40:36.819 ~ <0000000e>ServiceDirectory[INITIAL] - Listening below at "HostPort"
40:36.819 + <0000000f>ConnectToDirectory[INITIAL] - Created by <0000000e>
40:36.819 > <0000000e>ServiceDirectory[INITIAL] - Sent HostPort to <0000000d>
40:36.819 < <0000000d>node_vector - Received HostPort from <0000000e>
40:36.819 + <00000010>parse - Created by <0000000d>
..

The language processes are ready.

Connecting To Network APIs

Previous use of ansar run has been making discreet use of the default group. This group also needs to be connected to ansar-host;

$ cd <../composite-applications>
$ source .env/bin/activate
$ make default-network
ansar network --connect-scope=GROUP --to-scope=HOST
ansar network --published-services
+ HOST 127.0.0.1:32177
+   + Published services (3)
+   +   + codegen (0)
+   +   + vm (0)
+   +   + parse (0)
+ GROUP 127.0.0.1:45489
$

Adding the --published-services parameter produces a display of the current service information. That information indicates that there are services called codegen, vm and parse available beyond the default group, but within the same host.

Running job-batch within the new arrangement of processes looks like;

$ cd <../composite-applications>
$ source .env/bin/activate
$ make run-language INPUT_BATCH=batch
ansar update job-batch --input-batch=batch --output-batch=
ansar run job-batch --main-role=job-batch
Ack()

Rather than defaulting to all the processes defined within .ansar-home, there is an explicit naming of the batch process. This creates a group of the single named process. The --main-role is still required to ensure that the final output from ansar run is from the named process rather than a list of outputs from all the processes, i.e. a list of 1.

The pub-sub machinery now finds the required services at a new location. All resulting connections are the same as for the previous arrangement, i.e. there is no overhead associated with network messaging between groups versus within a group.

Further Notes

Execution times are substantially reduced by avoiding the initiation and termination time consumed by the language processes. More importantly this was a demonstration of publish-subscribe networking and the flexibility that it brings. Relocation of signifant functionality was effected via a handful of CLI commands, all with zero impact on the application itself (i.e. job_batch()). For those after ultimate performance it’s also possible to locate one or more of those services within the application process. Again, with zero impact on the application.

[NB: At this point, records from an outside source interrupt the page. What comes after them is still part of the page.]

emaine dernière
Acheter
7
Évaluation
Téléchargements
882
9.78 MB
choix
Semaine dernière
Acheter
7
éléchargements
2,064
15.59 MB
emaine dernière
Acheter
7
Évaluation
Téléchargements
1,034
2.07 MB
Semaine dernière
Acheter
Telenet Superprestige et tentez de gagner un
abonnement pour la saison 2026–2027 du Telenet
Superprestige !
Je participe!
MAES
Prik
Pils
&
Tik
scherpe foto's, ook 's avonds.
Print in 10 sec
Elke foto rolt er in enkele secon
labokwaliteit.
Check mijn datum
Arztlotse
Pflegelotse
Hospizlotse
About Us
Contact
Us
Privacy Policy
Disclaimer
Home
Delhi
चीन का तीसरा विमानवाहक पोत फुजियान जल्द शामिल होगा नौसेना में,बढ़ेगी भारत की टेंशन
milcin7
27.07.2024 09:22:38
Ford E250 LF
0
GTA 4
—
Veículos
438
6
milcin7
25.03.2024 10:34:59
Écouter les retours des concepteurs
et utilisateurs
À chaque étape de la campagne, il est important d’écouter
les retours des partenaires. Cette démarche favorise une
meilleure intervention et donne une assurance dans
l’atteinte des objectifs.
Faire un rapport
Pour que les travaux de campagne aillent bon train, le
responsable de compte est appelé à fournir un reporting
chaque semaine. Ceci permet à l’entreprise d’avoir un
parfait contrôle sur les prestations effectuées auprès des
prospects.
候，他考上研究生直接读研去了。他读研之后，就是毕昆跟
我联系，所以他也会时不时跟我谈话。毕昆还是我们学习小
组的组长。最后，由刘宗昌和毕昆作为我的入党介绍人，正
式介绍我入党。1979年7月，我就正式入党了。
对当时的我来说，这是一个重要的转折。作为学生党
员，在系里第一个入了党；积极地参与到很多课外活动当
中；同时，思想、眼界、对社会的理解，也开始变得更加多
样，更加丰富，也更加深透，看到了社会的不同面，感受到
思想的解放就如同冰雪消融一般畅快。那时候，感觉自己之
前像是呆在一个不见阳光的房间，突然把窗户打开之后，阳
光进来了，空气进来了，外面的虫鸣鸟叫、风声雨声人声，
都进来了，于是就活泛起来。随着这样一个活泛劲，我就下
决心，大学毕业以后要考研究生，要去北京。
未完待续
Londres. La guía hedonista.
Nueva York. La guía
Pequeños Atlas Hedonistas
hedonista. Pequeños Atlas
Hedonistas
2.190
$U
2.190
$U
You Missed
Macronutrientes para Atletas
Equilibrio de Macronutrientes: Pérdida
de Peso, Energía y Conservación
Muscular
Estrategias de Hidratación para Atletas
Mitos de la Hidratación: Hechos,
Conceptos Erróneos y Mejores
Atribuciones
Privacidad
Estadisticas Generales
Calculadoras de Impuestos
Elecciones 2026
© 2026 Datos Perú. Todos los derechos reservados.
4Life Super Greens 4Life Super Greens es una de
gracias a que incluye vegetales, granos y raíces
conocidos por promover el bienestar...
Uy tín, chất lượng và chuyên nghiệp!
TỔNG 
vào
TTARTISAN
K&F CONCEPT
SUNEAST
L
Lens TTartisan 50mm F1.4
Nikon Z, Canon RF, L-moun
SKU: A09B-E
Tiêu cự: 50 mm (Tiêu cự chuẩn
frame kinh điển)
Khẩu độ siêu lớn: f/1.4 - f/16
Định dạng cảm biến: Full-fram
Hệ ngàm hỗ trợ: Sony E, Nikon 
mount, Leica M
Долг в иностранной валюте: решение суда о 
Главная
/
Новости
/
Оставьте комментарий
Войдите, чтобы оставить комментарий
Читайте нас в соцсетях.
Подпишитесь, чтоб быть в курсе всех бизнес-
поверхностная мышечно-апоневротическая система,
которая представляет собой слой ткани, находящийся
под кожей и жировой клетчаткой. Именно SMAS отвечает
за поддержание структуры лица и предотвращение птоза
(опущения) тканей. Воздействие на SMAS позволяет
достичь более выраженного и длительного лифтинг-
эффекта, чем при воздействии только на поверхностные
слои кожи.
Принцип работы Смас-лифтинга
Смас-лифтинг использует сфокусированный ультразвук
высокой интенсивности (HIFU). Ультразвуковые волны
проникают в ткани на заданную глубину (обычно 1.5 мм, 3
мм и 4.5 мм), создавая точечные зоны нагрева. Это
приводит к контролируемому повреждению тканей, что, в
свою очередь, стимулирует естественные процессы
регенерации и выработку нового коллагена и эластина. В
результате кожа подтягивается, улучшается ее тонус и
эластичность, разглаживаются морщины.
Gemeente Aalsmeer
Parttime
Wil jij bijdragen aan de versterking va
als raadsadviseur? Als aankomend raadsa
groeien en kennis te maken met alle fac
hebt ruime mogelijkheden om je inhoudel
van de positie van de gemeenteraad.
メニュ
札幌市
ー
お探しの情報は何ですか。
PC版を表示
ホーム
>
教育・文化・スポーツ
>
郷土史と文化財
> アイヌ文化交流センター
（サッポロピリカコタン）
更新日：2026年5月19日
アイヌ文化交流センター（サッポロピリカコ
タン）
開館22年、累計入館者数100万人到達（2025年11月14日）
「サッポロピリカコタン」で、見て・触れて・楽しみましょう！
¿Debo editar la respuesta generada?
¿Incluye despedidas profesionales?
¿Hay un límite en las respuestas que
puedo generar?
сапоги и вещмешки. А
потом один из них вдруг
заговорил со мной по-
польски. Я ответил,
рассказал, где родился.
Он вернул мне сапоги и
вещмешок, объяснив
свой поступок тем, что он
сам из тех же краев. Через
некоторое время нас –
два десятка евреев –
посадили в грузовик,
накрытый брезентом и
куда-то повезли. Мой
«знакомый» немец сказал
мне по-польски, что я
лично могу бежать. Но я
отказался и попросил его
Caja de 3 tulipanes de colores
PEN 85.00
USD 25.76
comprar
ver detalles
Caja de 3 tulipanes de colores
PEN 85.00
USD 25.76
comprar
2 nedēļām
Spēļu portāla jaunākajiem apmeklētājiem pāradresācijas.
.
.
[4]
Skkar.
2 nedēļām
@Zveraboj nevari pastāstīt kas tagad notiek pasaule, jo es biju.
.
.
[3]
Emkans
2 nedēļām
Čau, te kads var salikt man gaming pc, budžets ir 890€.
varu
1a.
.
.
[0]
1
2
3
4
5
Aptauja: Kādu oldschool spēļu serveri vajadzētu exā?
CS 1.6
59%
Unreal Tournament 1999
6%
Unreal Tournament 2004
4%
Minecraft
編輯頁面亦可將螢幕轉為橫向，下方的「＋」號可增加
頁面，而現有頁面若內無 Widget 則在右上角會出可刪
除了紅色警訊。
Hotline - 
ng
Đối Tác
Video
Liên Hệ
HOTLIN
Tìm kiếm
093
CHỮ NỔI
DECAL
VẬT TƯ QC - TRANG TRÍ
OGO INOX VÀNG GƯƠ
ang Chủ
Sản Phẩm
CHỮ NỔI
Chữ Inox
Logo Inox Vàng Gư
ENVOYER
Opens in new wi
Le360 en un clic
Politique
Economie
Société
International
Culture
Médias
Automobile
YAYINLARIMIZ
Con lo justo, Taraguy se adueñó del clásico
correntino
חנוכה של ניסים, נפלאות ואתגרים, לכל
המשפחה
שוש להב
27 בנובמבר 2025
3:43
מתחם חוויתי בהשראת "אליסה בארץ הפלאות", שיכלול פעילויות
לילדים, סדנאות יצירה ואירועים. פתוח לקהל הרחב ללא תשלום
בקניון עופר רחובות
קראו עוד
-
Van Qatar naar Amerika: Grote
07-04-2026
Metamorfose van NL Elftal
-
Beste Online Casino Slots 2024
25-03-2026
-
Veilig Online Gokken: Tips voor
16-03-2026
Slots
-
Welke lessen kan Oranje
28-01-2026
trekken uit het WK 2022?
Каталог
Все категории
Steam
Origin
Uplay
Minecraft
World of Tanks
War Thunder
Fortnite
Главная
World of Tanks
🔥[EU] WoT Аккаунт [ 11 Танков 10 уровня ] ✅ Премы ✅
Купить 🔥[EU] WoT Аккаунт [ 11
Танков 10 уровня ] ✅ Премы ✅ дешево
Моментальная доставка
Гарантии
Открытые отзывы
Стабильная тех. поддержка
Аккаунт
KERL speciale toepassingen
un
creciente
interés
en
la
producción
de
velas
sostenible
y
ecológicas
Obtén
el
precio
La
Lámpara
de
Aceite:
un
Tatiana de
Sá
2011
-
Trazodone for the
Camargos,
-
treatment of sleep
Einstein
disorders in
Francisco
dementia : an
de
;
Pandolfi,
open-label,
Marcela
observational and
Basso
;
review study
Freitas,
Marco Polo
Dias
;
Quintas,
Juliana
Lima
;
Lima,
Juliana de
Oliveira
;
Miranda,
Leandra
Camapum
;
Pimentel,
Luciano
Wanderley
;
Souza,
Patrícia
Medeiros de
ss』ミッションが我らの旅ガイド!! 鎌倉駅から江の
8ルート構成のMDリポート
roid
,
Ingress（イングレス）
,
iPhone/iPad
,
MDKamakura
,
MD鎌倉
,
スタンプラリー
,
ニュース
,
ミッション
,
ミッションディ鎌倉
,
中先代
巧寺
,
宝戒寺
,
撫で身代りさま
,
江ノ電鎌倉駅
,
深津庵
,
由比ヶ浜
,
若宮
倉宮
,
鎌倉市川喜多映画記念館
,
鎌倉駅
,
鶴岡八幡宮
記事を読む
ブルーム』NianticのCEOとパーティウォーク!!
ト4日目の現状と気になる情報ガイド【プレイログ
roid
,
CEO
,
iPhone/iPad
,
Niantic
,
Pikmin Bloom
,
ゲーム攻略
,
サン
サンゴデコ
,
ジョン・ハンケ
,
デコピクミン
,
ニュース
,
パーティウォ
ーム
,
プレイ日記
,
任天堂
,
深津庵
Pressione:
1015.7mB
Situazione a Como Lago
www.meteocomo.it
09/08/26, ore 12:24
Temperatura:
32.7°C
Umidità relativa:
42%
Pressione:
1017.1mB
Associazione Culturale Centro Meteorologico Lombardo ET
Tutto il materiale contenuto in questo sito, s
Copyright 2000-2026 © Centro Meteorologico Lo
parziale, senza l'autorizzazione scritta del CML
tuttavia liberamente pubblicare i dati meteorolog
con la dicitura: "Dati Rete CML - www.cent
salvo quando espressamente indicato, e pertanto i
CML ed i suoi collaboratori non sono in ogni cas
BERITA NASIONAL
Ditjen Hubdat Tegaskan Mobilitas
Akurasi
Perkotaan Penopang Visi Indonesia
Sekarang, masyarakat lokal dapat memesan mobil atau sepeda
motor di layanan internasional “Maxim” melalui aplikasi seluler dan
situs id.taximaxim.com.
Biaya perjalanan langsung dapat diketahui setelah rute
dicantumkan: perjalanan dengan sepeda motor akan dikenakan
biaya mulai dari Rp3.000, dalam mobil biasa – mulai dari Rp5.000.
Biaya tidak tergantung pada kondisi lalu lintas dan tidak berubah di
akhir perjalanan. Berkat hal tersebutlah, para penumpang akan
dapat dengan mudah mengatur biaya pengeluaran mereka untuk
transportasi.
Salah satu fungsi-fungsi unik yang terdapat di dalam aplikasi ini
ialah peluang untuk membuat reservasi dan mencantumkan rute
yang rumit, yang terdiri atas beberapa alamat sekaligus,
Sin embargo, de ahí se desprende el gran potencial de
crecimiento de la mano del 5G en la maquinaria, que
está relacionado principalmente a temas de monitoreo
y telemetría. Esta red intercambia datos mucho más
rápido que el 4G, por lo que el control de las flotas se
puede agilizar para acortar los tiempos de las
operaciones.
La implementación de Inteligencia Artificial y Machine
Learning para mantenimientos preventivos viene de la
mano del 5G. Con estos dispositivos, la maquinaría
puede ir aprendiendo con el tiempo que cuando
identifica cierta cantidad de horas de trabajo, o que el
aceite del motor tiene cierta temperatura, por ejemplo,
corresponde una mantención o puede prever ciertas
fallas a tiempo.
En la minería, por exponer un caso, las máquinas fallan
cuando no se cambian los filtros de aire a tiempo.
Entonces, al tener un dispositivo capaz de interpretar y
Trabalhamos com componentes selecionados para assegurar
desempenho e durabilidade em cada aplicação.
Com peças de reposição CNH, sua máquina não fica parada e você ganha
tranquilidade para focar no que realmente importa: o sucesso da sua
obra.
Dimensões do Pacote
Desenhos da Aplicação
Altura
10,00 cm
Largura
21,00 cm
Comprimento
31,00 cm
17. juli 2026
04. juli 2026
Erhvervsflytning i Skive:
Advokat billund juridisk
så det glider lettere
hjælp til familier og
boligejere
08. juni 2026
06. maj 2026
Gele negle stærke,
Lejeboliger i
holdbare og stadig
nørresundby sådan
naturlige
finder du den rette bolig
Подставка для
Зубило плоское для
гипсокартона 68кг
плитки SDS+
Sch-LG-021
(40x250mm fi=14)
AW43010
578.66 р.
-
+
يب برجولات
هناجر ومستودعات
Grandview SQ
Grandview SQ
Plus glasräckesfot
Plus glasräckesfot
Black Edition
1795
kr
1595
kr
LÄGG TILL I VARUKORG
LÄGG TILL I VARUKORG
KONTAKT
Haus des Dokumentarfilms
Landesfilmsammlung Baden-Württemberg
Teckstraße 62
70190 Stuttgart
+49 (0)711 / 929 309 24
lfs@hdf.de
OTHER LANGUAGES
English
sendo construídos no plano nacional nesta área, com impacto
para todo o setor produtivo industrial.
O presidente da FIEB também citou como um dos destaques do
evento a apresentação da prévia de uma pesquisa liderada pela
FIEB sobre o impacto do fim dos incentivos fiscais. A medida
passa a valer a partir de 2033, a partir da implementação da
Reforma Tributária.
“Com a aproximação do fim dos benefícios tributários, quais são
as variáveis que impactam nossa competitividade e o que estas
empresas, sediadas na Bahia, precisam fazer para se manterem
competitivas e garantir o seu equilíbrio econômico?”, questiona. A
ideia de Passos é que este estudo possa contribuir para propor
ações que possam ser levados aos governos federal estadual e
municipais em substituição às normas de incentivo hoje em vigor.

Relocation of the language processes into a separate group and connecting that group to ansar-host means that it is available to any process within the same host, i.e. given the necessary ansar network commands. The language processes have not only become enduring (they outlive instances of job-batch) they are now also available to others. Multiple copies of job-batch will connect to the single copy of the language processes.

Using a single home folder for this demonstration kept the quantity of materials as low as possible. A group of processes that do not include a central workflow - only network services - is otherwise known as a network API. As an API this should have its own .ansar-home folder and starting the API group should be integrated into the platform for full availability.